- I anticipate enterprise adoption of Macs and iPads to be strong due to platform support from Microsoft, IBM, and Cisco.
- Each of these events build on top of each other, as productivity enabling applications and services will support enterprise adoption of Mac OS and iOS.
- An aging installed base of PCs puts the iPad Pro and Mac in a great position to grow in FY 2016.
- I expect first-year shipments of the iPad Pro to be approximately 58 million units based on my demand model.
- Furthermore, expectations for the iPad Pro are high, as 2-in-1 devices are expected to be the next "big" PC category
Apple (NASDAQ:AAPL) really started to pick up momentum when Microsoft (NASDAQ:MSFT) decided to offer the office suite to Mac OS X and iOS. The partnership with IBM (NYSE:IBM) came as a result of Microsoft's willingness to offer apps for Apple branded products. Once Microsoft was onboard, everyone else went onboard the Apple train, and it’s no wonder. If Microsoft hadn’t approached Apple first, it was likely that competing apps in Apple’s ecosystem would eventually neutralize Microsoft’s software business model.
No point in leaving low hanging fruit on the tree. Right?
IBM then went on to form a more formal alliance with Apple back in the winter of 2014. Of course, it did little to reverse the trend in iPad sales, but the development of IBM-branded software for both Mac and iOS at least contributed to the growth rate of the Mac segment throughout 2015.
Note: You might also be interested in Amigobulls' Apple stock analysis video evaluating its fundamentals.
It is not surprising that enterprises are starting to shift more of their PCs to Macs over Windows. While Windows 10 could mitigate some of these trends, I anticipate that the release of OS X El Capitan will sustain the momentum Apple has been able to establish over the past eight years.
Furthermore, as of September 1, 2015 Apple agreed to a partnership with Cisco to jointly develop technologies that allow for better connectivity for Apple branded products. Cisco (NASDAQ:CSCO) plans on developing a faster lane for Apple specific devices so the local area network can prioritize resources for higher priority tasks. This makes Apple a friendlier product to the enterprise even as it already has the best security features, and a pre-existing app ecosystem that accommodates for general purpose, and productivity applications.
I anticipate that the iPad Pro will debut into an environment where consumers will be extremely receptive to both the larger form factor, and feature additions that are brought on by iOS 9. Of course, there is a lot at stake given the revenue deceleration in the segment between fiscal year 2014 and 2015.
While it is hard to characterize the size of the enterprise market the conditions are ripe for adoption potential.

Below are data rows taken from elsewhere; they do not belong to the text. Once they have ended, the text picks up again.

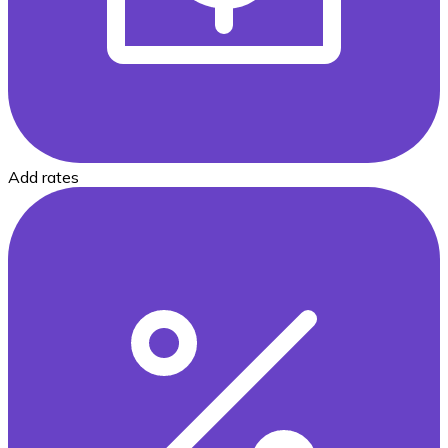
Add rates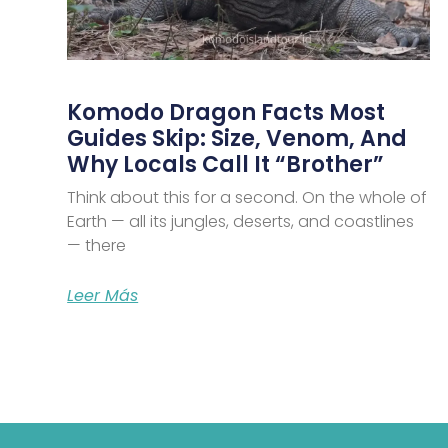
Komodo Dragon Facts Most
Guides Skip: Size, Venom, And
Why Locals Call It “Brother”
Think about this for a second. On the whole of
Earth — all its jungles, deserts, and coastlines
— there
Leer Más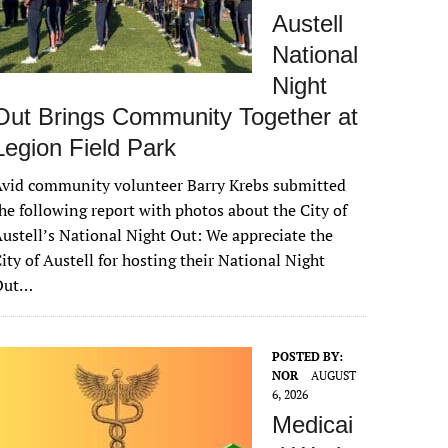
Austell
National
Night
Out Brings Community Together at
Legion Field Park
vid community volunteer Barry Krebs submitted
he following report with photos about the City of
ustell’s National Night Out: We appreciate the
ity of Austell for hosting their National Night
Out…
POSTED BY:
NOR
AUGUST
6, 2026
Medicai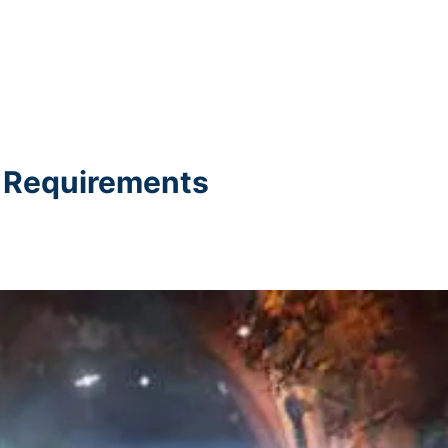
C Requirements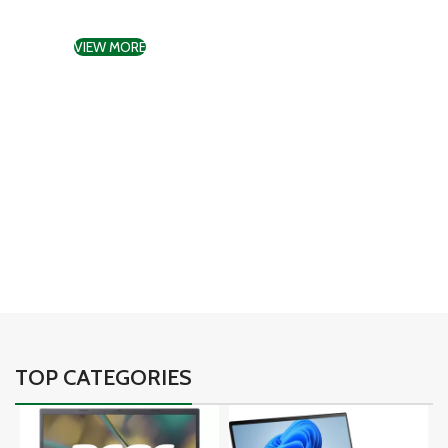
gadgets
VIEW MORE
TO SHOP
01
02
03
TOP CATEGORIES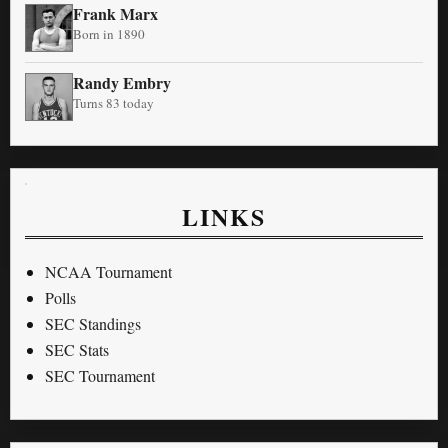
Frank Marx
Born in 1890
Randy Embry
Turns 83 today
LINKS
NCAA Tournament
Polls
SEC Standings
SEC Stats
SEC Tournament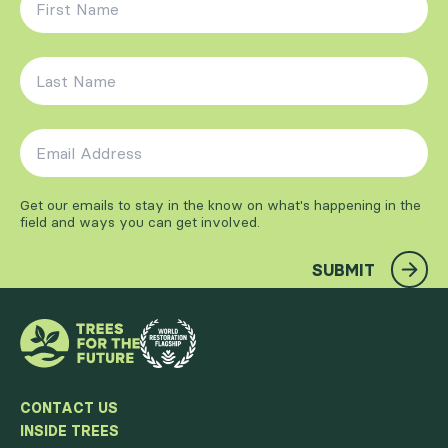
Last Name
*
Email Address
*
Get our emails to stay in the know on what's happening in the
field and ways you can get involved.
SUBMIT
CONTACT US
INSIDE TREES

A recent survey showed that 91% of businesses support iPhones, 89% support iPads, and 60% support Macs. The report also points to continued adoption of Mac PCs, which comprises a very small fragment of the entire PC market. It’s projected that 281.6 million PC units will be sold, and of that amount the Mac will account for 21 million units, assuming a 12% growth rate. To be fair, growth might be slightly less than that, but it’s hard to tell, because Apple tends to hold its data very close to its chest, and industry reports tend to be wildly inaccurate when pertaining to Apple-specific PC sales versus broader sales due to the limited amount of volume that goes through third-party sales channels.
Nonetheless, Apple's base of units is so small when compared to the broader PC market that a minor shift in market share could add meaningfully to sales in any given year. The installed base of PCs older than five years is estimated at 500 million units, according to Intel. Older PCs will be replaced over time, which will eventually impact Mac and iPad shipments. Many of these five-year old PCs belong to small and medium businesses, which is why enterprise trends are extremely important to Apple’s growth trajectory going forward.
Preferences towards devices have shifted over the past five-years. It’s likely that users will take the positive experience they had with iPhone, and will assume that the Mac will deliver that same experience. With an aging installed base of PCs, there’s a lot of pent-up demand for Mac products, but it’s not exactly clear how it will impact Apple’s business in the next fiscal year. Furthermore, there are some challenges to near-term growth assumptions due to the high price elasticity of computers. Mac prices are on average three times more expensive than Windows PCs. Therefore, Apple really needs to launch the iPad Pro and price the device in the $700 to $900 range to generate meaningful growth in revenue when pertaining to the enterprise.
The sub $1,000 PC market is where Apple can truly shine. With a 2-in-1 product that’s roughly the size of an Ultra Book, Apple can gain more tablet and PC market share. This will correspondingly drive demand in terms of units. When based purely on pricing elasticity, I anticipate that the demand for the Apple iPad Pro will be around 58.81 million units in its first year. This will likely displace the unit mix for the mid-tier iPad Air 3, and the low-tier Apple iPad Mini 4. It’s also hard to determine how sales would compare to prior year, because Apple will also sell units of the iPad Air 3 and Apple iPad Mini 4. So, I’m not going to offer an exact revenue figure for the entire segment, but I do anticipate meaningful adoption of 2-in-1 devices upon launch.